▸ **ACTION ITEM**
Both ends included, restate word for word the lines from the first line of the listing through the line containing "in a buffer". Leave the pictures out.

▸ **GIVEN RECORDS**

- - - - -

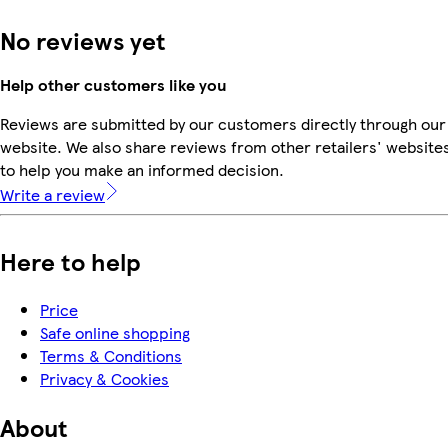
No reviews yet
Help other customers like you
Reviews are submitted by our customers directly through our
website. We also share reviews from other retailers' website
to help you make an informed decision.
Write a review
Here to help
Price
Safe online shopping
Terms & Conditions
Privacy & Cookies
About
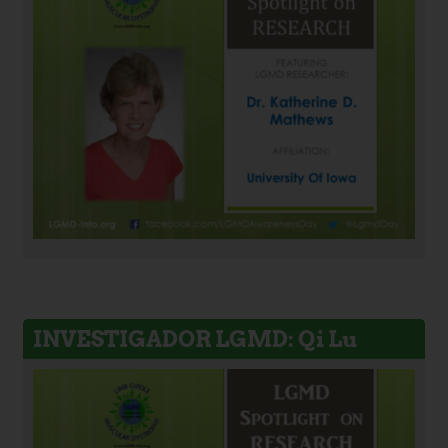
INVESTIGADOR LGMD: Qi Lu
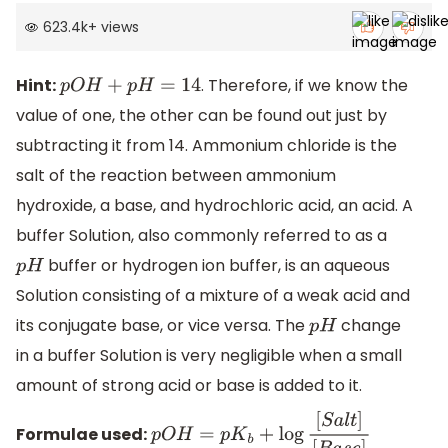
623.4k
+
views
Hint:
. Therefore, if we know the
p
O
H
+
p
H
=
14
value of one, the other can be found out just by
subtracting it from 14. Ammonium chloride is the
salt of the reaction between ammonium
hydroxide, a base, and hydrochloric acid, an acid. A
buffer Solution, also commonly referred to as a
buffer or hydrogen ion buffer, is an aqueous
p
H
Solution consisting of a mixture of a weak acid and
its conjugate base, or vice versa. The
change
p
H
in a buffer Solution is very negligible when a small
amount of strong acid or base is added to it.
Formulae used:
p
O
H
=
p
K
b
+
log
[
S
a
l
t
]
[
B
a
s
e
]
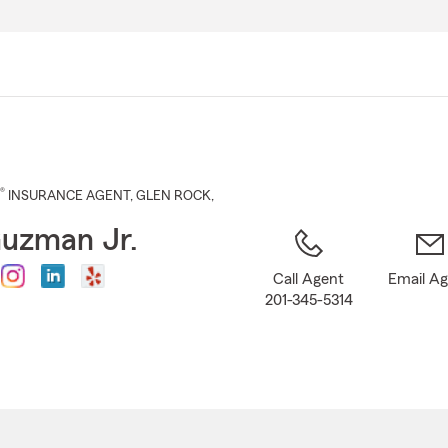
Skip
to
Main
Content
®
INSURANCE AGENT
,
GLEN ROCK
,
uzman Jr.
Call Agent
Email A
201-345-5314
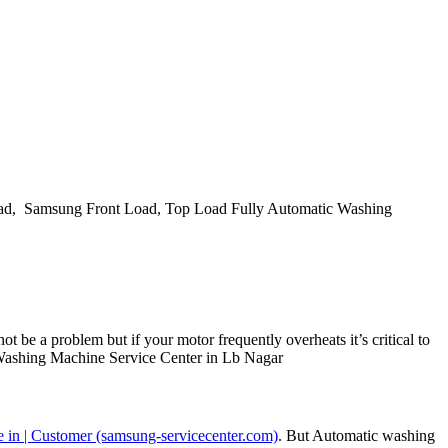
d, Samsung Front Load, Top Load Fully Automatic Washing
t be a problem but if your motor frequently overheats it’s critical to
ng Washing Machine Service Center in Lb Nagar
 in | Customer (samsung-servicecenter.com)
. But Automatic washing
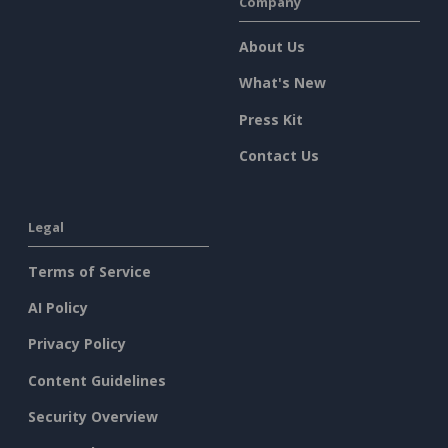
Company
About Us
What's New
Press Kit
Contact Us
Legal
Terms of Service
AI Policy
Privacy Policy
Content Guidelines
Security Overview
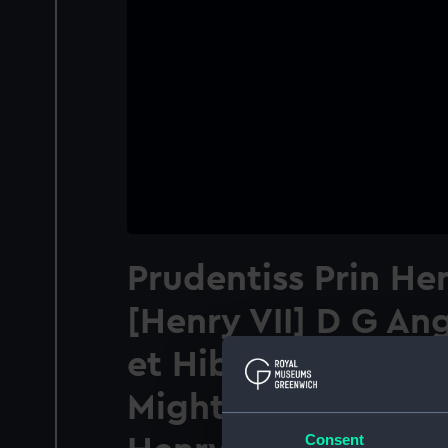
Prudentiss Prin Hen
[Henry VII] D G Ang
et Hiberniae Rex e
Mighty and Pruden
Consent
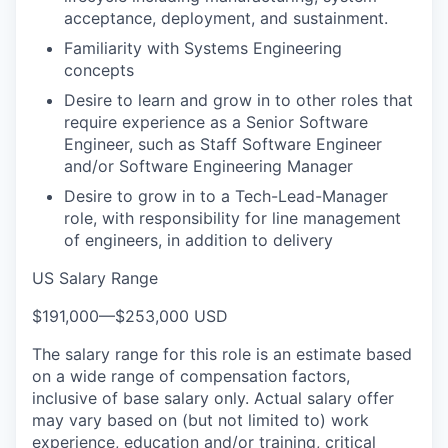
acceptance, deployment, and sustainment.
Familiarity with Systems Engineering
concepts
Desire to learn and grow in to other roles that
require experience as a Senior Software
Engineer, such as Staff Software Engineer
and/or Software Engineering Manager
Desire to grow in to a Tech-Lead-Manager
role, with responsibility for line management
of engineers, in addition to delivery
US Salary Range
$191,000
—
$253,000 USD
The salary range for this role is an estimate based
on a wide range of compensation factors,
inclusive of base salary only. Actual salary offer
may vary based on (but not limited to) work
experience, education and/or training, critical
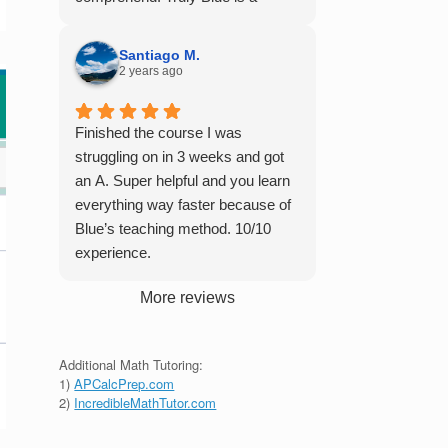
student in their class. Some
master of his craft and I cannot
important things to keep in mind
recommend him enough.
before booking with him: he works
Santiago M.
2 years ago
with you over Google Meet, he
charges $75 per session (each
session is one hour long), and he
Finished the course I was
only tutors up to Calc 1.
struggling on in 3 weeks and got
an A. Super helpful and you learn
everything way faster because of
Blue’s teaching method. 10/10
experience.
More reviews
Additional Math Tutoring:
1)
APCalcPrep.com
2)
IncredibleMathTutor.com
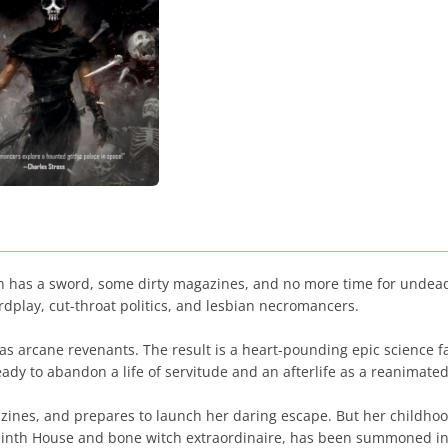
as a sword, some dirty magazines, and no more time for undead n
rdplay, cut-throat politics, and lesbian necromancers.
d as arcane revenants. The result is a heart-pounding epic science f
eady to abandon a life of servitude and an afterlife as a reanimate
ines, and prepares to launch her daring escape. But her childhood
nth House and bone witch extraordinaire, has been summoned int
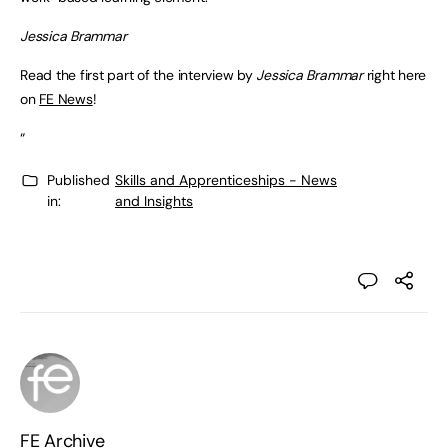
Jessica Brammar
Read the first part of the interview by
Jessica Brammar
right here
on
FE News
!
“
Published
Skills and Apprenticeships - News
in:
and Insights
FE Archive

- - - - -

▸ **RESULT FOR THIS EXERCISE**
No reviews yet
Help other customers like you
Reviews are submitted by our customers directly through our
website. We also share reviews from other retailers' website
to help you make an informed decision.
Write a review
Here to help
Price
Safe online shopping
Terms & Conditions
Privacy & Cookies
About
INVESTIGADOR LGMD: Qi Lu
623.4k
+
views
Hint:
. Therefore, if we know the
p
O
H
+
p
H
=
14
value of one, the other can be found out just by
subtracting it from 14. Ammonium chloride is the
salt of the reaction between ammonium
hydroxide, a base, and hydrochloric acid, an acid. A
buffer Solution, also commonly referred to as a
buffer or hydrogen ion buffer, is an aqueous
p
H
Solution consisting of a mixture of a weak acid and
its conjugate base, or vice versa. The
change
p
H
in a buffer Solution is very negligible when a small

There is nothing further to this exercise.